Titling, numbering, and signing an Akumal III limited edition print



Preliminary Sketching

In creating my work, the initial concept is developed through a progression of small-scale drawings.  These drawings represent the exploratory part of the process necessary for discovering the potential of an idea.

View Sketch Gallery
View Artist's Statement
Printmaking (Serigraphy)

I create my serigraphs using a particular silkscreen printing technique which I developed in the mid-1960s as an art student at the University of Wisconsin.  This method allows for accurate editioning using floating stencils rather than permanent ones.  Throughout a color run, the ink itself holds the stencil in position on the screen.  Each color application involves two back-and-forth squeegee strokes of equal pressure in order to keep the stencil from shifting out of position.

I use architectural tracing paper as the stencil (blocking material).  With a single-edge razor blade and straight-edge tool, I carefully cut away the areas through which the ink will pass onto the printing paper.  The tracing paper that remains acts as a resist on the screen.  The color is printed on every sheet of paper in the entire edition, and each print is transferred to an adjacent drying rack.  When the run is completed, I remove and discard the stencil, clean away the remaining oil-based ink from the screen with turpentine, and prepare for the next color.  The process of cutting a stencil is repeated for each color, and each color requires a separate printing.


It is critical that every color run is accurately registered against the previous one.  (My serigraphs are composed of anywhere from 10 to 40 separate colors.)  It is an exciting moment for me when the last piece of the jigsaw puzzle falls into place and the complete image is finally revealed.

Works on Canvas

Creating a successful painting begins with building a sound and accurate stretcher.  I craft my stretchers from carefully selected high-quality redwood. 

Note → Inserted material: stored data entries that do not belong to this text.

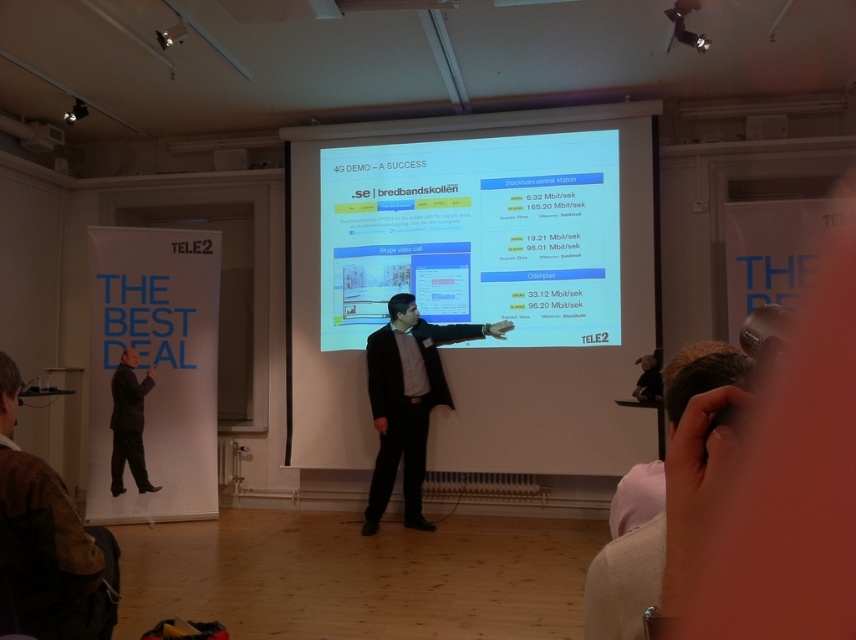 Does point (524, 145) lie in front of point (128, 369)?

No, (524, 145) is behind (128, 369).

Which of these two, matte white projector screen at center or dark suit at left, stands shorter?

dark suit at left is shorter.

Who is more forward, (435, 138) or (120, 416)?

Point (120, 416) is more forward.

The image size is (856, 640). Find the location of `matte white projector screen at center`. matte white projector screen at center is located at coordinates (479, 280).

Between matte white projector screen at center and white paperboard at left, which one has less height?

white paperboard at left

Is matte white projector screen at center positioned before white paperboard at left?

Yes, matte white projector screen at center is in front of white paperboard at left.

Where is `matte white projector screen at center`? matte white projector screen at center is located at coordinates (479, 280).

Image resolution: width=856 pixels, height=640 pixels. What are the coordinates of `matte white projector screen at center` in the screenshot? It's located at (479, 280).

Is matte white projector screen at center above black suit at center?

Correct, matte white projector screen at center is located above black suit at center.

Is point (440, 321) less distant than point (431, 324)?

No.

Does point (450, 413) come behind point (408, 465)?

Yes, it is.

In order to click on matte white projector screen at center in this screenshot , I will do `click(479, 280)`. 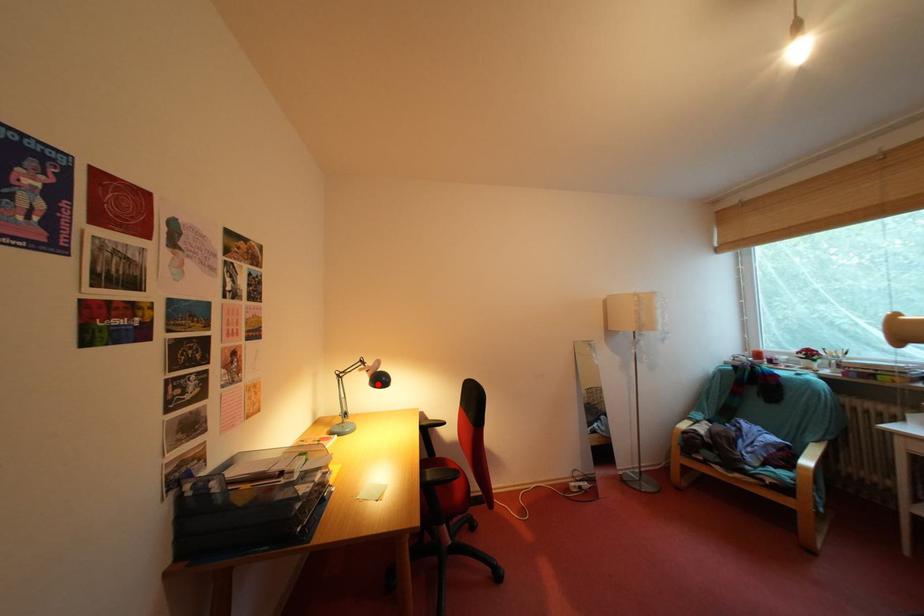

Equally important is the proper stretching of the canvas.  It is crucial to achieve firm and even tension.



After priming the canvas with three coats of gesso, I draw the lines of the image onto the canvas with pencil.  This drawing is based on a pre-conceived idea that has been fully developed (including the approximate color scheme) through extensive sketching.

Each area of color is then masked out on the canvas and brushed in with several coats of acrylic paint.  I tune the colors as I paint.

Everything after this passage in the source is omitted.